La famille prospéra et les enfants se marièrent.

    Michel l’ aîné épousa une fille de St Paul Marie-Thérèse TÉCHER fille de Manuel TEIXIEIRA de MOTTA Indo-portugais 1er habitant dela Possession. Ce sont leurs petits-fils Spire, Michel III et Dronsin BÈGUE qui entre autres feront souche dans le sud vers St Pierre et donneront les BÈGUE.

    Pierre fera souche sur Ste Rose tandis que Jean et René LE BÈGUE eux ont fait souche entre Ste Marie et St André.

    Une des branches de Saint-André avec Yves Denis fut à l’origine de l’établissement des BÈGUE dans le Cirque de Salazie dans les années 1840 et de là probablement vers le Cirque de Mafate accessible par le Col des Bœufs et celui de Fourche, soit dans un souci de désenclavement des hauts, soit faute d’avoir des terres à cultiver pour subsister.

Le nom de BÈGUE s’est ainsi répandu dans le Cirque de Mafate comme cela avait été le cas dans le reste de l’ Ile.

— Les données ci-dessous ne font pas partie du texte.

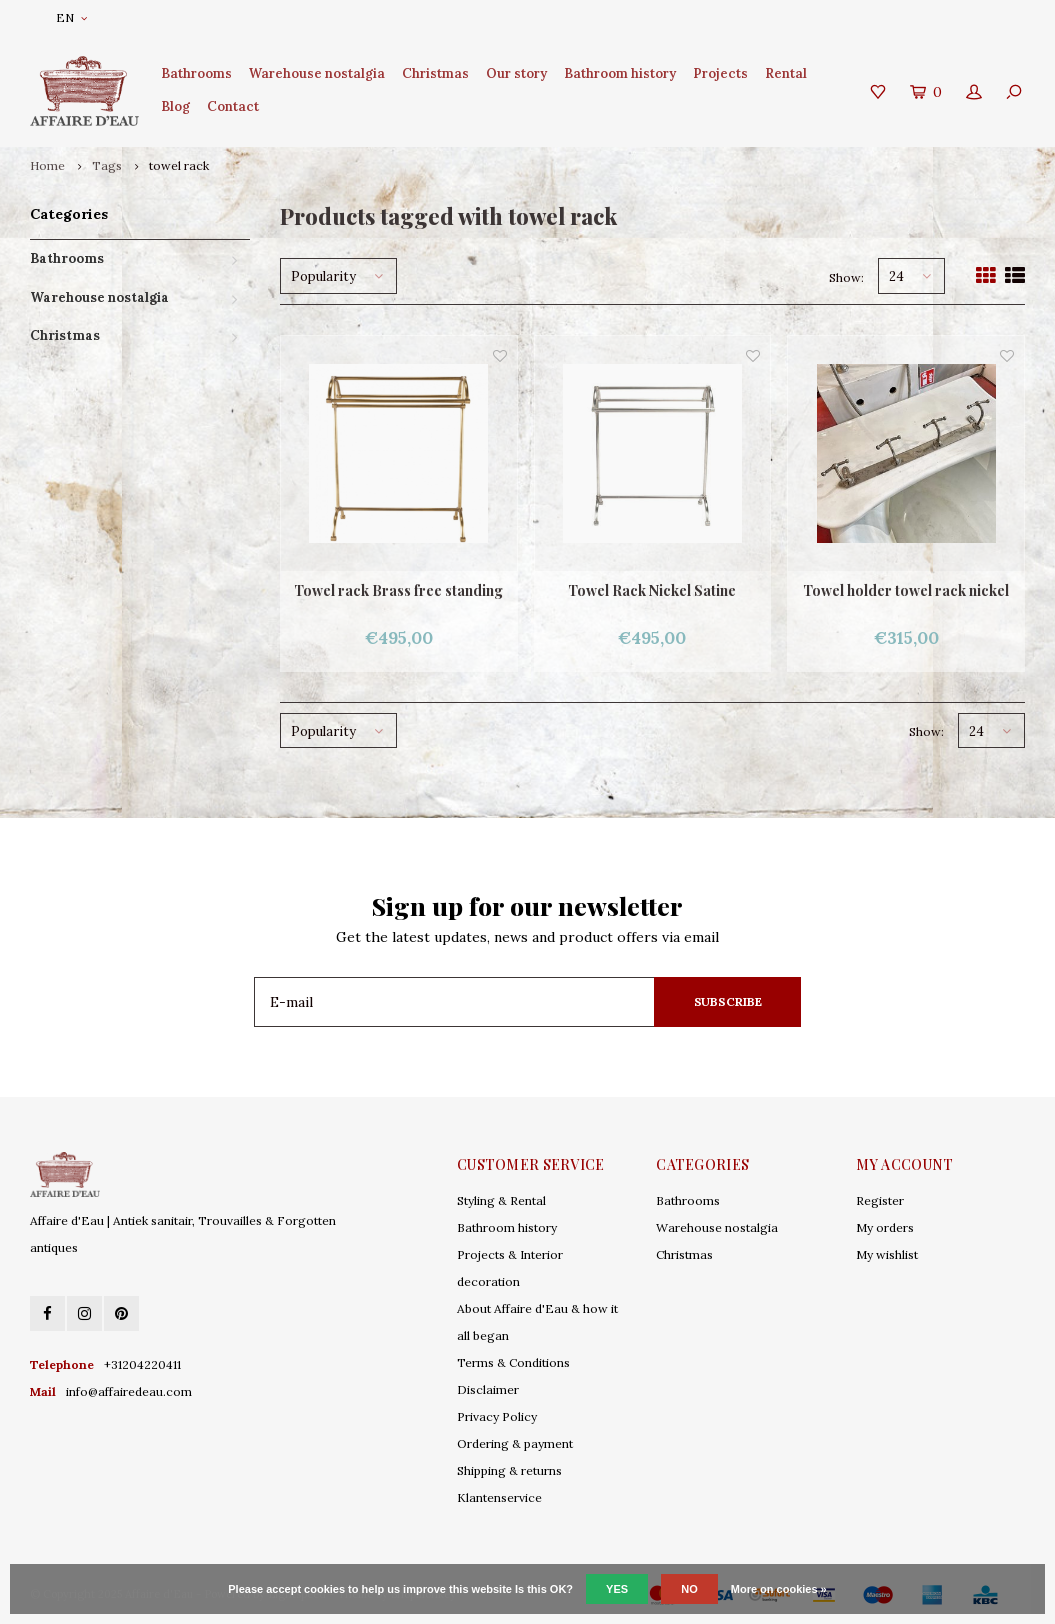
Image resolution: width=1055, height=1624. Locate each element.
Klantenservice (499, 1497)
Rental (786, 73)
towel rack (179, 165)
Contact (233, 106)
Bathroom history (620, 73)
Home (47, 165)
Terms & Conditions (513, 1362)
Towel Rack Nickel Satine (652, 590)
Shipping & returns (509, 1470)
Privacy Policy (497, 1416)
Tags (107, 165)
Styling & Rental (501, 1200)
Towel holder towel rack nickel (906, 590)
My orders (885, 1227)
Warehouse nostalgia (317, 73)
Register (880, 1200)
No (689, 1589)
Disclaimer (488, 1389)
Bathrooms (196, 73)
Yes (617, 1589)
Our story (516, 73)
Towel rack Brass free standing (398, 590)
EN (71, 17)
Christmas (435, 73)
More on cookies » (779, 1589)
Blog (175, 106)
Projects (720, 73)
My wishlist (887, 1254)
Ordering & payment (515, 1443)
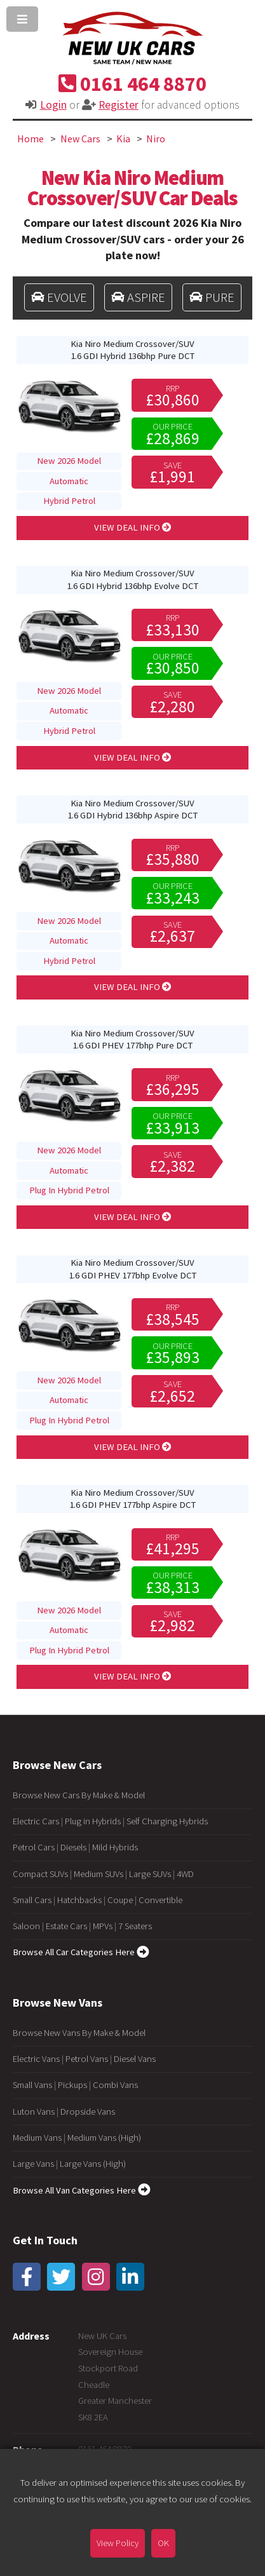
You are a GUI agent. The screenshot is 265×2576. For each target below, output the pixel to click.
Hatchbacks (79, 1900)
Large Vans (33, 2163)
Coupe (120, 1900)
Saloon (26, 1926)
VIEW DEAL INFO (133, 527)
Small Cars (32, 1900)
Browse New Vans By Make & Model (79, 2032)
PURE (211, 297)
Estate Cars (66, 1926)
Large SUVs (150, 1874)
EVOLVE (59, 297)
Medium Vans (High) (104, 2137)
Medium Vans (37, 2137)
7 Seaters (135, 1926)
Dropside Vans (87, 2111)
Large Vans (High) (93, 2163)
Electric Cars (36, 1821)
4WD (185, 1874)
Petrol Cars (34, 1847)
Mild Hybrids (115, 1847)
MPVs (102, 1926)
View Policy (118, 2543)
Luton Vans (34, 2111)
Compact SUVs (40, 1874)
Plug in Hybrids (93, 1821)
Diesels (73, 1847)
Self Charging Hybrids (167, 1821)
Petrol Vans (86, 2058)
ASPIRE (138, 297)
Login (53, 105)
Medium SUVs (98, 1874)
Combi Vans (115, 2085)
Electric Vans (36, 2058)
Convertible (160, 1900)
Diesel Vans (135, 2058)
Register (119, 105)
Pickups (72, 2085)
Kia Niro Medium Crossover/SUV (132, 350)
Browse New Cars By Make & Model (79, 1795)
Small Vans (32, 2085)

Les paroisses à BÈGUE sont surtout St André, St Benoît, St Pierre, Ste Suzanne et Ste Marie. Les branches de St Pierre ont été particulièrement prolifiques et se sont alliées à de nombreuses familles comme les BOULANGER, HOARAU, PAYET etc..
Parmi les descendants d’Yves LE BESQ ou LE BÈGUE, notons parmi tant d’autres : Emilien ALBANY industriel de St André, Roger PAYET Président du Conseil Général, un maire de St Benoît David MOREAU et son frère le sénateur maire de Bras Panon Paul MOREAU et votre serviteur.

Notons que le patronyme de  BÈGUE n’a rien à voir avec les patronymes s’en rapprochant comme BÈGUÉ originaire de Trie sur Baïse dans les Hautes Pyrénées que l’on retrouve à l’ Ile de France ou Maurice vers 1805 et Rodrigues ou encore BÈGE arrivé dans notre île vers 1793 originaire de St Sulpice les Feuilles en Haute-Vienne et enfin BÈGA originaire de Ste Menehoulde en Marne Champagne Ardennes venu dans notre île vers 1798.

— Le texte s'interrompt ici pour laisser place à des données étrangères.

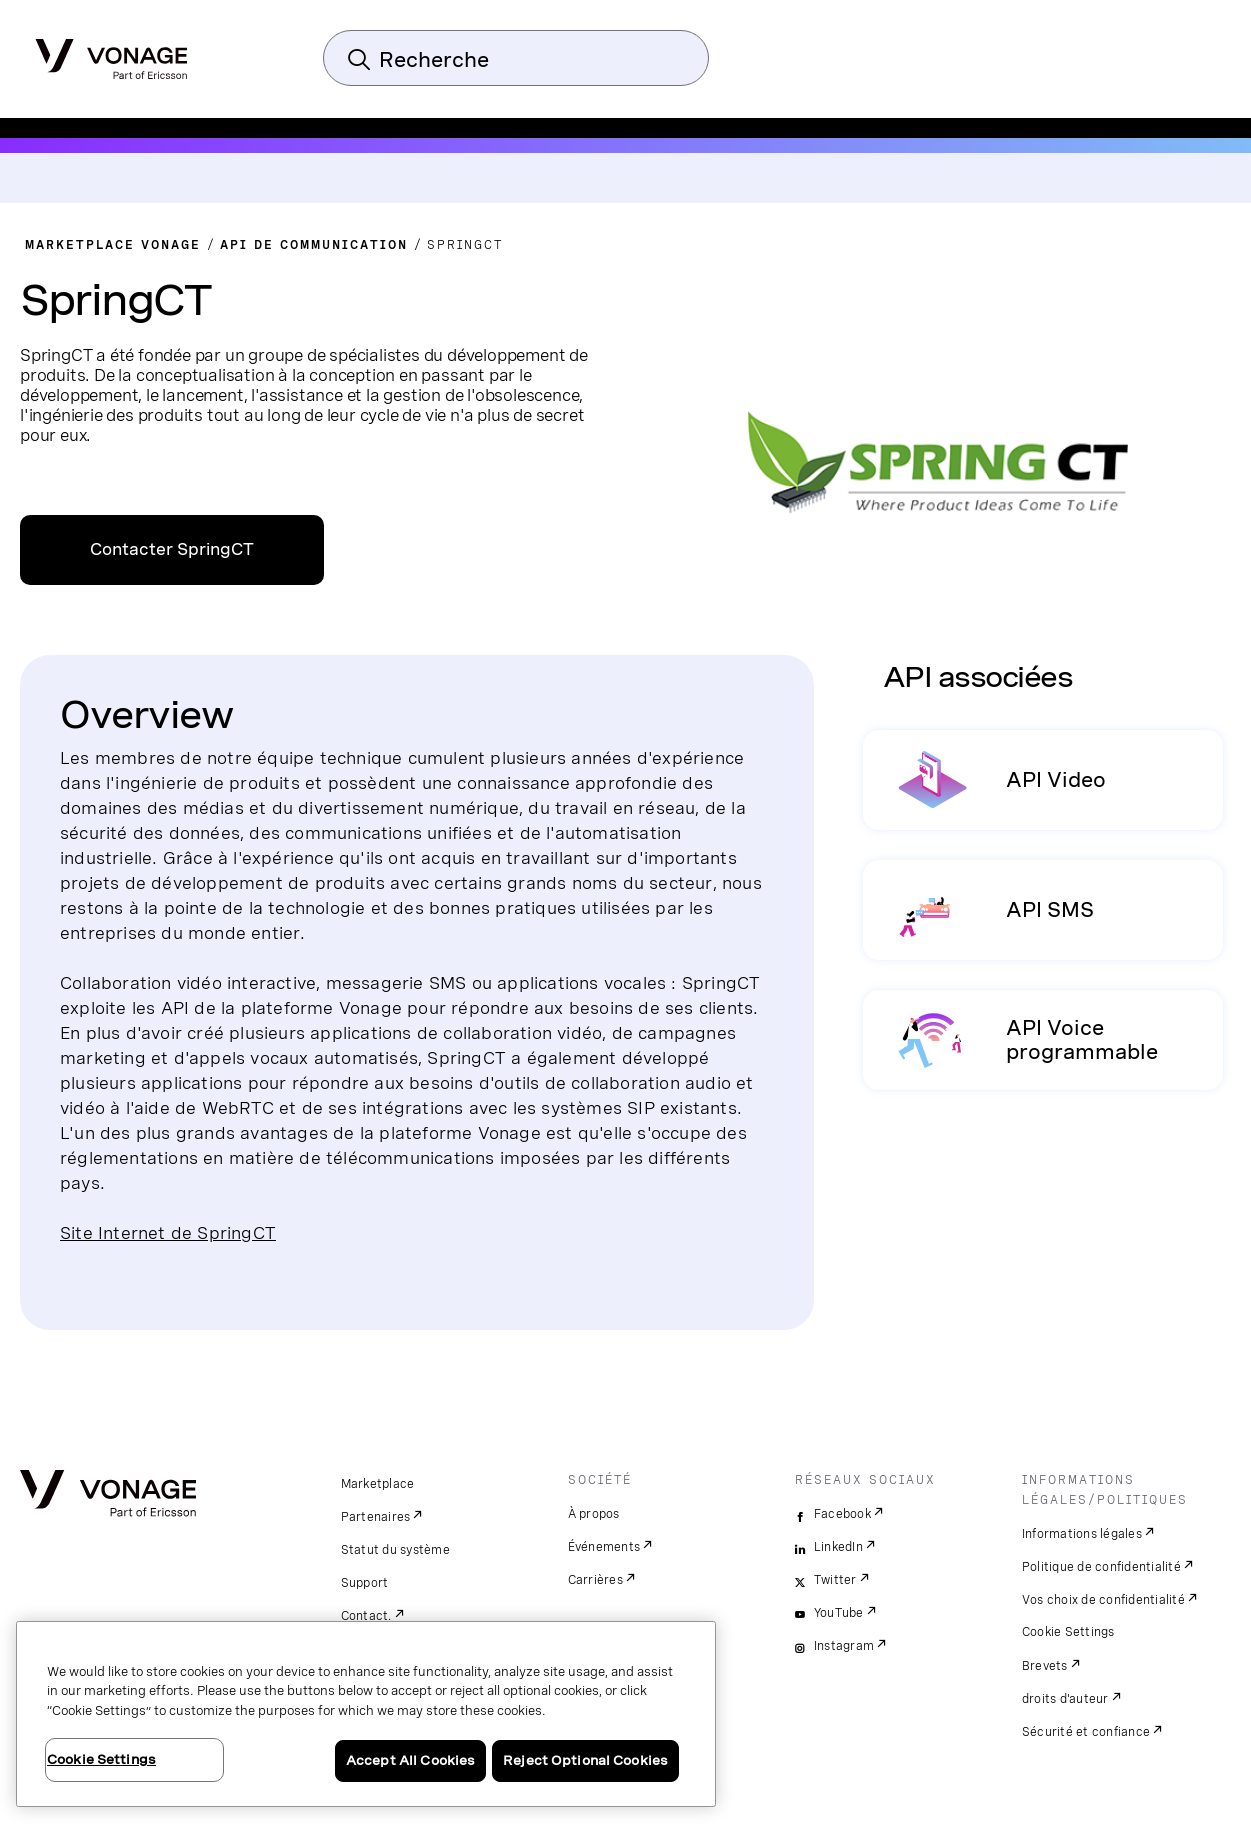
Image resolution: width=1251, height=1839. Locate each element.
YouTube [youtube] (839, 1613)
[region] (366, 1714)
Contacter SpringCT (172, 549)
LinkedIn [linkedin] (838, 1547)
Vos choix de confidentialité (1103, 1600)
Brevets (1045, 1666)
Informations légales (1082, 1534)
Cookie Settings (1068, 1632)
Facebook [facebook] (842, 1514)
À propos (594, 1514)
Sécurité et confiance (1086, 1732)
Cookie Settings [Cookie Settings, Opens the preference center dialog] (101, 1759)
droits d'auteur (1065, 1699)
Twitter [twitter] (835, 1580)
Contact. (366, 1616)
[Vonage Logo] (111, 53)
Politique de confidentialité (1101, 1567)
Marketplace (378, 1484)
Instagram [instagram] (844, 1646)
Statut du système (395, 1550)
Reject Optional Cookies (585, 1760)
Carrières (595, 1580)
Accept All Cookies (410, 1760)
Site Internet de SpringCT (168, 1232)
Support (365, 1583)
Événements (604, 1547)
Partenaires (376, 1517)
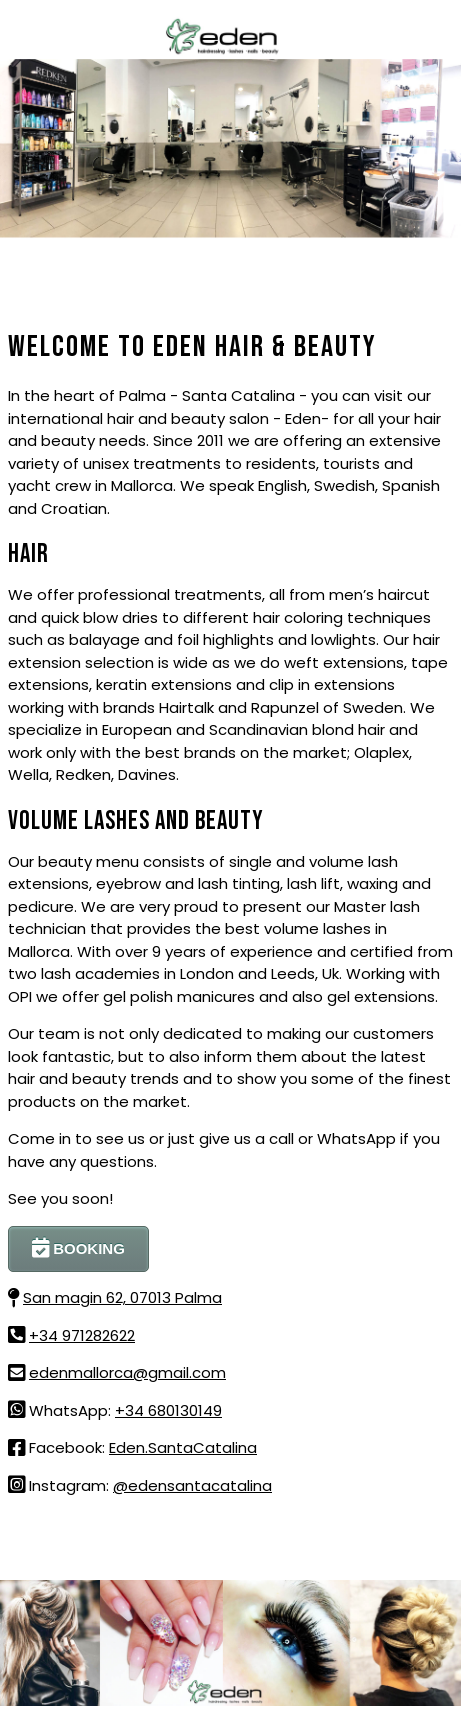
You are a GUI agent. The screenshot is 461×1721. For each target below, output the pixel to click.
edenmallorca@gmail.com (127, 1372)
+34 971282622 (82, 1335)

Une anecdote pour terminer. En 1848 vivait à Quartier Français un certain Cyrille Clovis BÈGUE, vieux créole blanc aux yeux bleus réputé pour son autoritarisme et sa suffisance. Il était très cruel avec ses esclaves et les rapports de police le prouvent. Il avait une grande propriété de plusieurs hectares de terres sur lesquelles coulaitla petite Rivière St Jean au point de faire par endroits des cascatelles ou cascades. Il a décidé alors comme tant de gros propriétaires de l’époque de s’affubler d’un surnom ronflant et se faisait appeler M. BÈGUE des CASCADES, comme on avait eu PANON DESBASSAYNS ou CADET DUROCHER ou PAYET DUBUISSON.